Most of New York City is served by sewer pipes where rainwater from street drains and wastewater from toilets, tubs and sinks mix together and head to treatment plants. When it rains heavily, those plants can get overwhelmed and release untreated water into rivers, creeks and bays. Those so-called “combined sewer overflows” total billions of gallons a year. While the city has spent billions cleaning up its waterways, making them healthier than they have been in modern times, New York still falls short of the federal Clean Water Act’s goal of fishable and swimmable water.

After years of pressure from regulators and advocates to address the problem comprehensively, the city began in 2012 to produce long-term control plans, or LTCPs, committing to specific policies to improve quality in affecting water bodies. So far, it has generated 11 plans for places like the Bronx River, the Gowanus Canal and Flushing Creek. Ten have been approved by the state; the one for Jamaica Bay remains under review in Albany.

The plans propose different combinations of “green infrastructure” (basically, using vegetation to soak up the rain and delay it entering the sewage system) and “grey infrastructure” that includes stuff like building holding tanks and installing chlorination systems to kill the germs that lurk in what is known on the street as “poop.” There’s been a fair amount of tension between the city and some water-quality advocates over whether the plans are ambitious enough.

The final plan the Department of Environmental Protection (DEP) must create is the citywide plan, which basically covers all the water that connects the individual waterways it has already addressed. According to the advocates at the S.W.I.M. Coalition, this final plan will cover “every borough in New York City and encompasses the Hudson River, East River, Lower and Upper New York Bay, Harlem River, Arthur Kill and Kill Van Kull off of Staten Island, and the western portion of Long Island Sound.”

The plan was due in December 2017, but the city got a one-year extension from the start Department of Environmental Conservation (DEC).

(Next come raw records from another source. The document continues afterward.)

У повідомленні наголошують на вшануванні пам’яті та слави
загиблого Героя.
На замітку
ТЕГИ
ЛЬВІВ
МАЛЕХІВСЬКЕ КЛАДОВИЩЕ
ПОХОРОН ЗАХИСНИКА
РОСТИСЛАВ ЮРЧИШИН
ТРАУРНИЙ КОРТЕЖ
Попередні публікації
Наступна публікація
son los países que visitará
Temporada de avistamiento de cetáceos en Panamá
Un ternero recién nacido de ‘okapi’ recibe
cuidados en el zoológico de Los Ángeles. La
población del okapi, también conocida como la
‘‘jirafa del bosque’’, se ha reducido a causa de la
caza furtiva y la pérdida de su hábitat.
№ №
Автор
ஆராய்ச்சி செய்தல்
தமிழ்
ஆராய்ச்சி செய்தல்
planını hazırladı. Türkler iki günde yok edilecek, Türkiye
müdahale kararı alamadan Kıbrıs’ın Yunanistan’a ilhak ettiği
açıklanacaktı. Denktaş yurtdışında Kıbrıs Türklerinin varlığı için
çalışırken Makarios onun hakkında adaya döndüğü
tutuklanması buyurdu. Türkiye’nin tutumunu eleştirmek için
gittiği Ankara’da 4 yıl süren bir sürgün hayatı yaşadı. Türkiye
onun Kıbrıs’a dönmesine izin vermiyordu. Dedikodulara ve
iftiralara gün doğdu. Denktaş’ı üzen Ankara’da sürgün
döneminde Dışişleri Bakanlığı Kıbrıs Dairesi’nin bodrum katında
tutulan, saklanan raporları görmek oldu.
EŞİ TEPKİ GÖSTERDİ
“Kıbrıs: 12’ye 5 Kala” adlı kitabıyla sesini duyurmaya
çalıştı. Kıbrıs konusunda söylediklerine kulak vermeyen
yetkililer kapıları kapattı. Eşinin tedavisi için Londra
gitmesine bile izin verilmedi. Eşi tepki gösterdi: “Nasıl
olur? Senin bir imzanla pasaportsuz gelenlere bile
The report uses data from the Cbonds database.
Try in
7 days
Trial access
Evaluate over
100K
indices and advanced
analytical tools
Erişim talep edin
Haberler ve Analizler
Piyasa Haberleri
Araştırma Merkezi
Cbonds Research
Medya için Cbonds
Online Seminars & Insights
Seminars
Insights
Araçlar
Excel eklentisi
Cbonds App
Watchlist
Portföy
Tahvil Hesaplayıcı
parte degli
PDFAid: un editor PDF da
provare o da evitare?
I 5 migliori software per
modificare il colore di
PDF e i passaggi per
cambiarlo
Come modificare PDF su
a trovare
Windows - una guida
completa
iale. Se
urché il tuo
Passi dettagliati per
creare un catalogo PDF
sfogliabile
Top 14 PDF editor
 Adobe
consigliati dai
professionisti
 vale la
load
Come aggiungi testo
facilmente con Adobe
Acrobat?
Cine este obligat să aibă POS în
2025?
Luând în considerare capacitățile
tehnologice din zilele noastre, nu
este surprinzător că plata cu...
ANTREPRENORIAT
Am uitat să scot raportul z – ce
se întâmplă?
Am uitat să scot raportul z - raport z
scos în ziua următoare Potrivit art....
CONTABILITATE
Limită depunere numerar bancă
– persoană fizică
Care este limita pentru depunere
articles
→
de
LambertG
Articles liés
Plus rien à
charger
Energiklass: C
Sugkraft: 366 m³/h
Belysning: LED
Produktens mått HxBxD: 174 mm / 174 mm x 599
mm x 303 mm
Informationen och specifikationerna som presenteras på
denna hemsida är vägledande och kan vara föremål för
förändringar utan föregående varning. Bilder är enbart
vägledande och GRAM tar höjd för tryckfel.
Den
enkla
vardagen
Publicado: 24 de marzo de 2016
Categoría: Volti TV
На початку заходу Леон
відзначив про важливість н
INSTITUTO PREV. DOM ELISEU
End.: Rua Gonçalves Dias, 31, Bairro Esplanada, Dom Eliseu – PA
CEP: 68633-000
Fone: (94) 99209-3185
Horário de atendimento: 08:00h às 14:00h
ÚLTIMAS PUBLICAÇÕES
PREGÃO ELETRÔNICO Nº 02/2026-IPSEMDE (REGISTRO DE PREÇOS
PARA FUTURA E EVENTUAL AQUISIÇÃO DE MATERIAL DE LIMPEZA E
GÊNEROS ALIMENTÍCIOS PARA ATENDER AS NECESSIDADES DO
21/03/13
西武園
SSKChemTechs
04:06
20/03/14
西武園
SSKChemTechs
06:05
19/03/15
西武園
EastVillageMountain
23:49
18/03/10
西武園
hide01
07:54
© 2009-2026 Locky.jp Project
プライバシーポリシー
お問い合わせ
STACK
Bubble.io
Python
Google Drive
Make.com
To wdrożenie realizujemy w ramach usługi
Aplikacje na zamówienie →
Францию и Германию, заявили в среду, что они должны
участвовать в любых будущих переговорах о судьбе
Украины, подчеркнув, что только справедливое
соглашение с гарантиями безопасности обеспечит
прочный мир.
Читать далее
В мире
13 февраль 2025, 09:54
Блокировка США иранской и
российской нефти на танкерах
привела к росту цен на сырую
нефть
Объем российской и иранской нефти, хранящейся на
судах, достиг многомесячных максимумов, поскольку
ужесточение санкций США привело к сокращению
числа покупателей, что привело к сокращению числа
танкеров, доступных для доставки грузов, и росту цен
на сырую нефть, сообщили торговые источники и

Last month, the DEP asked DEC for another 15 months citing the complexity of the plan, the need to coordinate with New Jersey on issue affecting the shared harbor, the desire to have a more robust public outreach effort and the need to craft a new contract for the outside consultants that assist the city with these plans.

DEP says it has invested $4.2 billion for completed and ongoing projects to further improve water quality and “testing confirms that NY Harbor is cleaner today than it has been since the Civil War.” The new projects in the 10 completed long-term plans will mean another $5 billion in work.

“As early as January of 2017 DEP began raising the issue of additional time needed to complete a citywide plan due to the complexity of the analysis of multiple waterbodies and nine separate wastewater treatment plant drainage areas, coordination with New Jersey DEP (and their own Long Term Control Plan), the evaluation of early-tipping regulators, and an enhanced public participation process, amongst other issues,” DEP spokesman Ted Timbers told City Limits. “DEP is proposing to submit a citywide/open waters Long Term Control Plan by March 31, 2020. This additional time would allow for a thorough review and additional public comment.”

The S.W.I.M. Coalition said in a note to members this week it supported the extension, with caveats. “Despite the urgency to clean up the city’s waters, we recognize that submission of a flawed LTCP in December 2018, without opportunity for public input, would not advance our shared goals of solving the city’s extreme and long-standing sewage pollution problems,” it read. The coalition wants specific, enforceable deadlines for water testing, contracting, laying out alternatives and producing a draft plan.

A key facet of the discussion is around the public engagement process. The city released broad outlines of earlier LTCPs for public comment and then submitted their much larger final proposals to DEC without the public having a chance to weigh in on what was done about their critiques and suggestions. DEC offered no avenue for public comment. This irked advocates.

Now DEP is proposing two comment periods: one on the list of possible policies, and one on the list of policies DEP intends to adopt.

But S.W.I.M. still feels the city “has not committed to a meaningful public participation plan worthy of delaying the implementation of the Citywide LTCP,” according to its letter to the state, because the full plan still won’t be seen by the public until it is submitted to the state.